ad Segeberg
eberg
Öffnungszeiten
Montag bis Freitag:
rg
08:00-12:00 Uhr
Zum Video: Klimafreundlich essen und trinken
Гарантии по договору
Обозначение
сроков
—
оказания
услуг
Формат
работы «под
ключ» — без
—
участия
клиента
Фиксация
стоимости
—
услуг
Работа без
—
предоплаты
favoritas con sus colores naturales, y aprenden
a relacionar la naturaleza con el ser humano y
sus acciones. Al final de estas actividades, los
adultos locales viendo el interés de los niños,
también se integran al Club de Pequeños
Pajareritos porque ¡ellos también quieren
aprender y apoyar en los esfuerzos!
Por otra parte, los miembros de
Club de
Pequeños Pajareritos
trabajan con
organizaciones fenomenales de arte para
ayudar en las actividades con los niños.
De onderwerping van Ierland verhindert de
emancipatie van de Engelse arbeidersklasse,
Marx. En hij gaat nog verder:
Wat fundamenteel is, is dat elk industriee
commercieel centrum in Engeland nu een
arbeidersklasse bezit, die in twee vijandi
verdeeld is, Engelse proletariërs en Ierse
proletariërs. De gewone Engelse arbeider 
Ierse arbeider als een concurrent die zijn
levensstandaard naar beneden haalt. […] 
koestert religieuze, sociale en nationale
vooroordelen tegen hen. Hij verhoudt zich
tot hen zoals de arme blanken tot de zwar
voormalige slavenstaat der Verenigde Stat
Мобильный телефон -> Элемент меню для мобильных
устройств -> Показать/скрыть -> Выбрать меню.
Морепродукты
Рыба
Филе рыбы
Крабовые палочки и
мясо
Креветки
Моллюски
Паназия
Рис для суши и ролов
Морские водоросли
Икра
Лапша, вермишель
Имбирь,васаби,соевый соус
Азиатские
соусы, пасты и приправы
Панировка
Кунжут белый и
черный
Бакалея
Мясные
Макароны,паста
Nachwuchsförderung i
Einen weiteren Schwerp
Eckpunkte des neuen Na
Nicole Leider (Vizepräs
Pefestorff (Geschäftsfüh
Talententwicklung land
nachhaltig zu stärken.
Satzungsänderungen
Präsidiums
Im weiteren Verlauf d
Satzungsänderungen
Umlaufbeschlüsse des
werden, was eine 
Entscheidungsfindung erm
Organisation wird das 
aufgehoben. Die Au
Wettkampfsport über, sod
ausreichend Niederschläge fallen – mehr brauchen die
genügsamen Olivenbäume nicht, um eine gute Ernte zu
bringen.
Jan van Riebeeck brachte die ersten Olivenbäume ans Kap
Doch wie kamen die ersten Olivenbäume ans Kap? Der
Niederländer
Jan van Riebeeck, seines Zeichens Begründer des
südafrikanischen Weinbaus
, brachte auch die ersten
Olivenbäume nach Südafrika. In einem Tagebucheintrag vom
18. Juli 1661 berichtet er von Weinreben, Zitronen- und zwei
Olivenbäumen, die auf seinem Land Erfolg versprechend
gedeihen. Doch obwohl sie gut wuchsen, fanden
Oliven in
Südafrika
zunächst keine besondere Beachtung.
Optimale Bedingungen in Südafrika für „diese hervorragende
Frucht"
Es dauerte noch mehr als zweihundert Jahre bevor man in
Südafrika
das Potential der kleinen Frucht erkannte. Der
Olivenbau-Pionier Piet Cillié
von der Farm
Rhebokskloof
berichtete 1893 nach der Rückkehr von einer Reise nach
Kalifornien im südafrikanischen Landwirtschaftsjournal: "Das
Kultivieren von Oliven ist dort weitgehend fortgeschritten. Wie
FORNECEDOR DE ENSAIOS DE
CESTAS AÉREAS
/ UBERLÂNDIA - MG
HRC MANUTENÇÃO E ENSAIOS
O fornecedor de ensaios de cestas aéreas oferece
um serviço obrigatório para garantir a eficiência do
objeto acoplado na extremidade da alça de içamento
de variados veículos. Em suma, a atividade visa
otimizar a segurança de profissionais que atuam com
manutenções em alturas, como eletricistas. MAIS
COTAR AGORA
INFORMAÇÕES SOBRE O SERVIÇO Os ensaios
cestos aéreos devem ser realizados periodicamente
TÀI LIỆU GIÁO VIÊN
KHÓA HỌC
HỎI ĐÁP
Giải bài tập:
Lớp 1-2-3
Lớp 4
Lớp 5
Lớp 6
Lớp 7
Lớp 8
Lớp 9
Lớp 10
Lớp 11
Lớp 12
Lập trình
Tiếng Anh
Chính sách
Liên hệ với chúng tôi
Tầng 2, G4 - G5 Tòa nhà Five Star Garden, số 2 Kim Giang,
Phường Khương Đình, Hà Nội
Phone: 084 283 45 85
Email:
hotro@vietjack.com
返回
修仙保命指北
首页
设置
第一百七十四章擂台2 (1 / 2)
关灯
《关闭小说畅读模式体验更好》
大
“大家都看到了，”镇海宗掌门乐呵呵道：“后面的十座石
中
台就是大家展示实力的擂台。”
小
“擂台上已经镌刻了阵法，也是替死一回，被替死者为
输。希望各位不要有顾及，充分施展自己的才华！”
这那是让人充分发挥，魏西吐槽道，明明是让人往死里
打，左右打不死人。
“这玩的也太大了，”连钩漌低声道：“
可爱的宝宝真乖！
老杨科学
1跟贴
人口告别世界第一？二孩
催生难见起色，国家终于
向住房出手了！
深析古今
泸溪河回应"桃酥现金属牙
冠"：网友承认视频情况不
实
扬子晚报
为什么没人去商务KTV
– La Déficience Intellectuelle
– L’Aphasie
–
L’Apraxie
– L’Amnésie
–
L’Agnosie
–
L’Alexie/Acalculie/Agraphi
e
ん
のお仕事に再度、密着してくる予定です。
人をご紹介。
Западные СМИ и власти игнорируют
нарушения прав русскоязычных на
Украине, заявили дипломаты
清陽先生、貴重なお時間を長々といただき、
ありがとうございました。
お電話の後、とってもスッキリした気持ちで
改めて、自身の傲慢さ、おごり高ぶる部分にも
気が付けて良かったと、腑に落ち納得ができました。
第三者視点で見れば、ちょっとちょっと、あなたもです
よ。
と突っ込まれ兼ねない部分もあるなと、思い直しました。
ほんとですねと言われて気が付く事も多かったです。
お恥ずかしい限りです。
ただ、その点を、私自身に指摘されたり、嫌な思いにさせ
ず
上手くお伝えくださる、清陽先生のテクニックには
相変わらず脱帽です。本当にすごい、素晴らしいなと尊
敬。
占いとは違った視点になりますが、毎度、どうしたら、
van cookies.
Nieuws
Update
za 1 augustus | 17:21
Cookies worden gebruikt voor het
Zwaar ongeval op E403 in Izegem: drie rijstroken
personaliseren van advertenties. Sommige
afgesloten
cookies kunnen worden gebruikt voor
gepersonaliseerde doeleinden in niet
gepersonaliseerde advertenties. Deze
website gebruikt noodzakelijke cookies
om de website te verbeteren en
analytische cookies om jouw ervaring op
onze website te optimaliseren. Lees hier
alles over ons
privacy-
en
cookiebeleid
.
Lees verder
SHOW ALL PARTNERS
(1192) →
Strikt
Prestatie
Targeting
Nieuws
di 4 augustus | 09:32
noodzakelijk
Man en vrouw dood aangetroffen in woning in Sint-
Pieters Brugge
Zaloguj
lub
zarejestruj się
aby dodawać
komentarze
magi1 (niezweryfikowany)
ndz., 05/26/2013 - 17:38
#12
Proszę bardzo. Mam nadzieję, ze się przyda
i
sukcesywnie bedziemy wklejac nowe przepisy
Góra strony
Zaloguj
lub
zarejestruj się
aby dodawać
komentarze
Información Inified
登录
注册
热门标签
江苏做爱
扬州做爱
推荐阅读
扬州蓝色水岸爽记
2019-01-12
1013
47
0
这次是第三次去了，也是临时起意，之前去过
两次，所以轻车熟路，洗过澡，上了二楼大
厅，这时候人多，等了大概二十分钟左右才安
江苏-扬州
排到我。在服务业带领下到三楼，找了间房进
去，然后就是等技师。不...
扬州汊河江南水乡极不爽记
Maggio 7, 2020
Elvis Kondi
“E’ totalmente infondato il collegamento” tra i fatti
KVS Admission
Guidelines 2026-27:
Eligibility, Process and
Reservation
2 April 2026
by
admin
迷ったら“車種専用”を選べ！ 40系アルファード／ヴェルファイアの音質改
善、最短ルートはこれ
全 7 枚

* * * * *

- WORK INSTRUCTIONS: Please print verbatim each line from the first line of the entries above to the line that contains "también se integran al Club de Pequeños", inclusive, and nothing more.

- RESPONSE AREA:
ad Segeberg
eberg
Öffnungszeiten
Montag bis Freitag:
rg
08:00-12:00 Uhr
Zum Video: Klimafreundlich essen und trinken
Гарантии по договору
Обозначение
сроков
—
оказания
услуг
Формат
работы «под
ключ» — без
—
участия
клиента
Фиксация
стоимости
—
услуг
Работа без
—
предоплаты
favoritas con sus colores naturales, y aprenden
a relacionar la naturaleza con el ser humano y
sus acciones. Al final de estas actividades, los
adultos locales viendo el interés de los niños,
también se integran al Club de Pequeños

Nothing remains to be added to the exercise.